American actress, writer and producer

Emily Axford is an American actress, writer, composer, and producer. She is best known for her various roles in CollegeHumor videos, her role as Emily on the truTV comedy Adam Ruins Everything, and for her role on the Pop original Hot Date.

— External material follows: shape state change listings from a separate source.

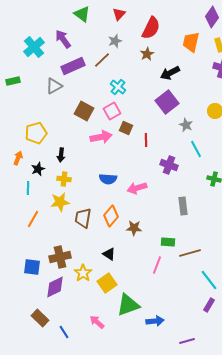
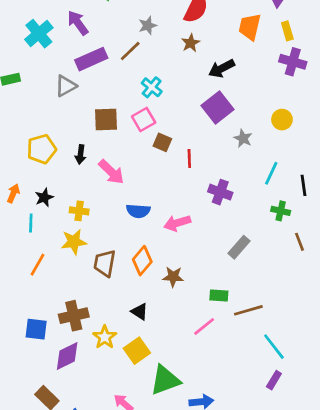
brown square: (84, 111) -> (106, 120), turned -30
pink arrow: (101, 137) -> (111, 172), moved, turned 55
cyan line: (196, 149) -> (271, 173), moved, turned 54
black arrow: (61, 155) -> (80, 154), moved
orange arrow: (18, 158) -> (13, 193), moved
gray rectangle: (183, 206) -> (239, 247), turned 48
pink line: (157, 265) -> (204, 326), turned 30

==Early life and education==
Axford grew up in the suburbs of Albany, New York. She attended Bethlehem Central High School, just south of Albany. She earned a Bachelor of Arts degree in religion from George Washington University in 2007. At GWU, she was a part of the co-ed improv troupe called ReceSs. After college, Axford studied at the Upright Citizens Brigade in New York City and then Los Angeles, where she first ventured into internet sketch comedy.

==Career==
From 2011 to 2017, Axford was a writer and actress for digital comedy company CollegeHumor. In 2017, Axford transitioned to working as an executive producer and actress on the Pop show Hot Date, which had begun as a web series for CollegeHumor, alongside her husband Brian Murphy. From 2015 to 2019, Axford co-starred in both the College Humor and TruTV iterations of Adam Ruins Everything.

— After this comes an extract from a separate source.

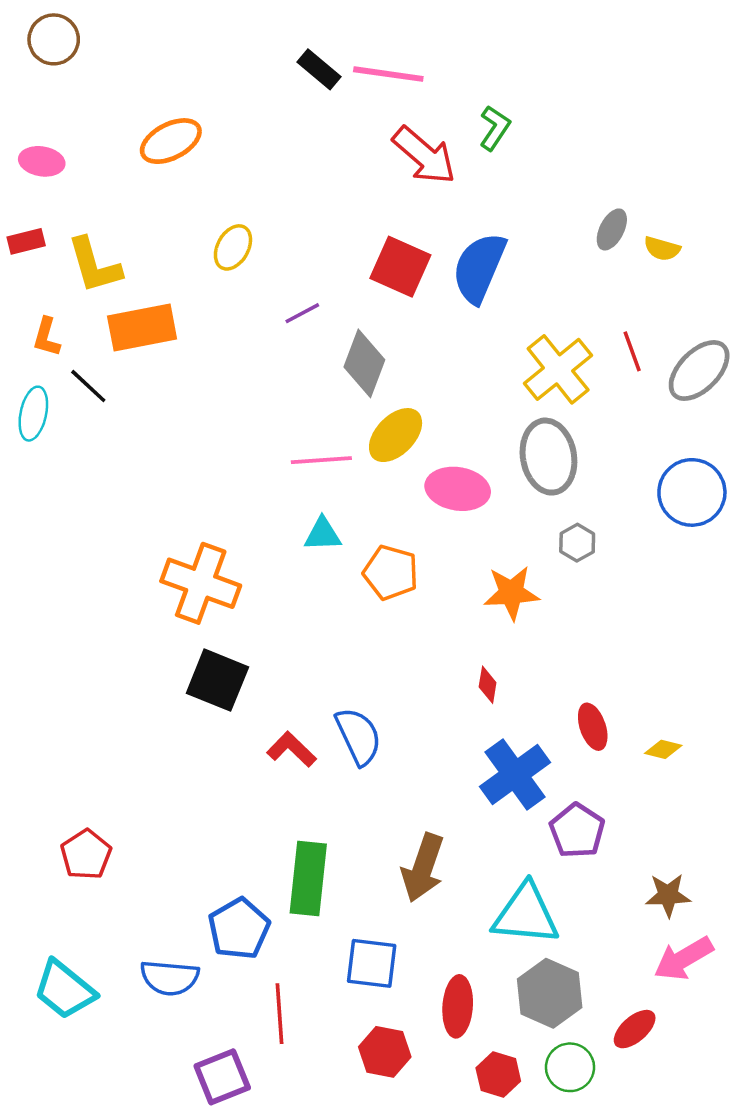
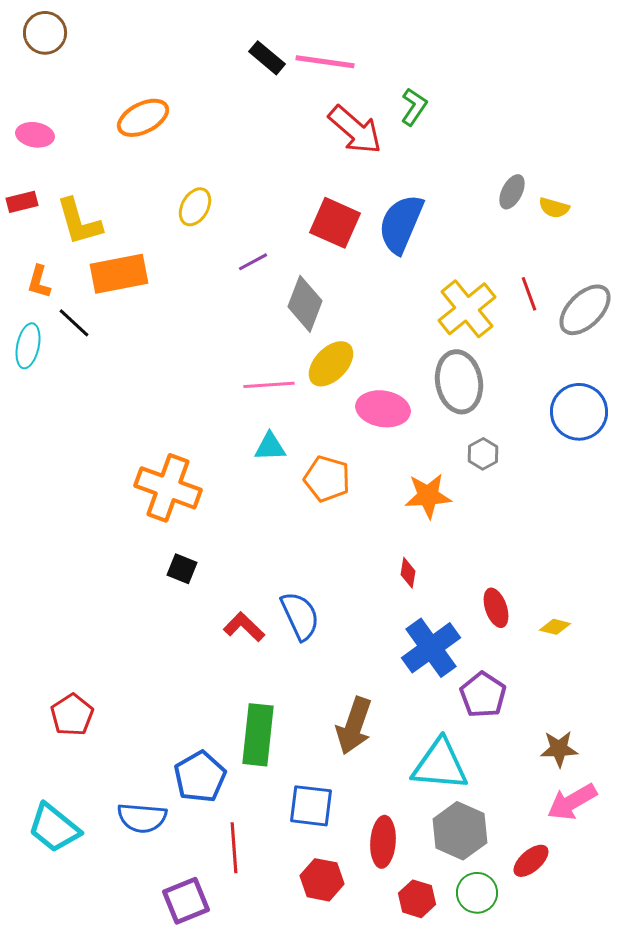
black square: (217, 680) -> (182, 569), size x0.6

Axford and Murphy co-wrote HEY, U UP? (For a Serious Relationship): How to Turn Your Booty Call into Your Emergency Contact, a satirical relationship advice book that was published in 2018. She and Murphy have, in conjunction with Caldwell Tanner, hosted 8-Bit Book Club (2016–2018), a podcast in which they read and discussed video game novels.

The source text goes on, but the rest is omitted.